Tell me Dennis Rodman is the new consensus choice to be peace negotiator in the Middle East.
Tell me Donald Trump and Rush Limbaugh will co-author a book on how to reach and keep personal humility.
But don't tell me that the Los Angeles chapter of the NAACP was about to honor prominent bigot and Los Angeles Clippers owner Donald Sterling with a lifetime achievement award -- for the second time!
That the NAACP, which for most of the 20th century so courageously led the lonely battle against racial segregation, has fallen to the point where it would provide "cover" to Sterling -- who, after the Justice Department charged him for refusing to rent his Los Angeles residential properties to African-Americans and Latinos, paid a then-record settlement of $2.75 million -- is sad bordering on tragic.
How did the NAACP leadership overlook the sworn testimony of one of Sterling's property supervisors describing Sterling's ugly comments about black people and Latinos, who were renters in a building he had just bought: "that's because of all the blacks in this building they smell, they're not clean ... And it's because of all the Mexicans they just sit around and smoke and drink all day"?
The Justice Department brought its suit against Sterling in 2006. In 2008, the NAACP honored Sterling with its Humanitarian Award.
In 2009, the year Sterling paid the $2.75 million to settle the Justice Department case, the Los Angeles NAACP recognized him with its President's Award.
This would not have been the first time an organization, charity or college had publicly honored an undeserving honoree -- who has deep pockets and an open checkbook.
These tawdry transactions remind me of a story told about a young Winston Churchill, who, on a long train ride, fell into conversation with an exceptionally attractive woman.
Churchill, emphasizing that he was only speaking hypothetically, asked the comely stranger if for 100,000 pounds, she would sleep with a man for one night.
The woman reflected for some time before answering that yes, for 100,000 pounds, she might agree to spend a single night with such a hypothetical man.
Churchill, the story goes, then asked, "Would you sleep with me for 5 pounds?"
Outraged and offended, the woman reacts: "Mr.
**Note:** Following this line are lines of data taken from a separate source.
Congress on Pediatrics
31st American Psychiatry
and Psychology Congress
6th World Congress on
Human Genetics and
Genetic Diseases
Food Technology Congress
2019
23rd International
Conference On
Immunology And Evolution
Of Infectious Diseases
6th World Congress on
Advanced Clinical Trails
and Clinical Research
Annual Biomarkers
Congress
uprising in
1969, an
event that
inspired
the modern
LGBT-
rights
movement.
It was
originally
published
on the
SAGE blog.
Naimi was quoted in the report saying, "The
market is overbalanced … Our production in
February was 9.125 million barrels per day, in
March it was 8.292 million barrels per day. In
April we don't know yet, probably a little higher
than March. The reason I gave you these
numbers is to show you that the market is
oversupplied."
Churchill, what kind of woman do you think I am?"
Churchill's response: "Madam, we've already established that. Now we are haggling about the price."
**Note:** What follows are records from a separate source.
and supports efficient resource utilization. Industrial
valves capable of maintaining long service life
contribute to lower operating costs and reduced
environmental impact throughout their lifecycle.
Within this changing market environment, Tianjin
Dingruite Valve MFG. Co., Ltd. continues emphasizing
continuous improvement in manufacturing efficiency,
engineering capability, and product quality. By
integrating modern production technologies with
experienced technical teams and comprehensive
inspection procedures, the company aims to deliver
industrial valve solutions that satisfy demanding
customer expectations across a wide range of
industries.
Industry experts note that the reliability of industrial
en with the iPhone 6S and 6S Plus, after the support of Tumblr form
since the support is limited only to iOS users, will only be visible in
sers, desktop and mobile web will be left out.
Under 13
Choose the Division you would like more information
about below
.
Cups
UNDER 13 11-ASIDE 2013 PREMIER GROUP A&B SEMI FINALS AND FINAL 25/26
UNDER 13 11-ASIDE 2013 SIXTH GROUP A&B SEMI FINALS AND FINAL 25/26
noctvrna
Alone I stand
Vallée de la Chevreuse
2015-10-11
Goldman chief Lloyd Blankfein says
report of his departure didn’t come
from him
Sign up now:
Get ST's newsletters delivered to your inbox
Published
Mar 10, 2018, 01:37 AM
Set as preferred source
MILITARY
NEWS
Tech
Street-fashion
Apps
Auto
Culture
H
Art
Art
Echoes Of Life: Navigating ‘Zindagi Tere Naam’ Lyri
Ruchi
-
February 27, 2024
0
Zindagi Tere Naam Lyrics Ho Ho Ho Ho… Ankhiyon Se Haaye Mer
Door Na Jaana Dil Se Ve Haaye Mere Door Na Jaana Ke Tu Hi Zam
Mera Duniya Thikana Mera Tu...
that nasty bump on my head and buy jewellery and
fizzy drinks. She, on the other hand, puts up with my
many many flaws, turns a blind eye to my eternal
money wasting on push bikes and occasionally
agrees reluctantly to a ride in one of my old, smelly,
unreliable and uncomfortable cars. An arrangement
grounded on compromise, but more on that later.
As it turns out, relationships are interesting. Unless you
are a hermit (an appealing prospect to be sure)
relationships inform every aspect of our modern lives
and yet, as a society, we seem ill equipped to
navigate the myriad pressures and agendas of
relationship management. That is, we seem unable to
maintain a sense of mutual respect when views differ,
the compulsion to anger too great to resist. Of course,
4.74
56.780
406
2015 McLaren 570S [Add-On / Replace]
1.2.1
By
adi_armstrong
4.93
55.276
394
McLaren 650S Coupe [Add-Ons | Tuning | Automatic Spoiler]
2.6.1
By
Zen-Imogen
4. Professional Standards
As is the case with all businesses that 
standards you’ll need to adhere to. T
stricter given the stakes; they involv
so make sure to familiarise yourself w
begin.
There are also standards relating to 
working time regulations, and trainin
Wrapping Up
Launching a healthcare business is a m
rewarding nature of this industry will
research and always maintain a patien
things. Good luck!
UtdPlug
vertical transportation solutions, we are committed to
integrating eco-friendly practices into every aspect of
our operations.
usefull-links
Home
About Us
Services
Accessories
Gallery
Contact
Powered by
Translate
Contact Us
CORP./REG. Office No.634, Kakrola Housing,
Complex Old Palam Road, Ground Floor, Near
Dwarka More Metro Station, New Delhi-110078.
One of the more bizarre aspects of the taped phone conversation between the married Sterling and his younger-by-a-half-century girlfriend, V. Stiviano, is his berating her because she has posted photos of herself on Instagram with some black acquaintances, including the retired basketball legend Magic Johnson.
What obviously upsets Sterling is Stiviano's being seen publicly in the company of black men.
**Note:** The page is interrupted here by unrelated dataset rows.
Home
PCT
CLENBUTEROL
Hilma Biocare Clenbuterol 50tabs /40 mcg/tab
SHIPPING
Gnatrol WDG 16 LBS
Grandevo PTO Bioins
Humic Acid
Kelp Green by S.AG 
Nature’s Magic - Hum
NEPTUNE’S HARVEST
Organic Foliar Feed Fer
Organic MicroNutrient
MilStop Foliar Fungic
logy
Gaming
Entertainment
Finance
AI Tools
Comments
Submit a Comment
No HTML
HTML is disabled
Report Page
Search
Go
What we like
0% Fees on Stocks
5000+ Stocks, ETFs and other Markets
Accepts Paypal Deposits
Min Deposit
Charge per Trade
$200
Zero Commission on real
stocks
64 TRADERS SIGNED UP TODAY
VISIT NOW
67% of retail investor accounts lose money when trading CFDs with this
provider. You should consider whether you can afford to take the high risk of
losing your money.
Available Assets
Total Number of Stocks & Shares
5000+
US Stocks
He tells her to stop "broadcasting" that she has black friends before offering this illogical request-bargain: "You can sleep with them ... you can do whatever you want. The little I ask you is not to promote it on that (Instagram) and not to bring them to my games."
In 1983, while speaking to then-Villanova coach Rollie Massimino about the possibility of his coaching the Clippers, Sterling allegedly said, "I want to know why you think you can coach these ni--ers."
That was some 31 years and a number of NAACP awards ago. But just maybe, as the old line goes, time really does wound all heels.
Editor's note: Syndicated columnist Mark Shields is a former Marine who appears regularly on "Newshour" on PBS.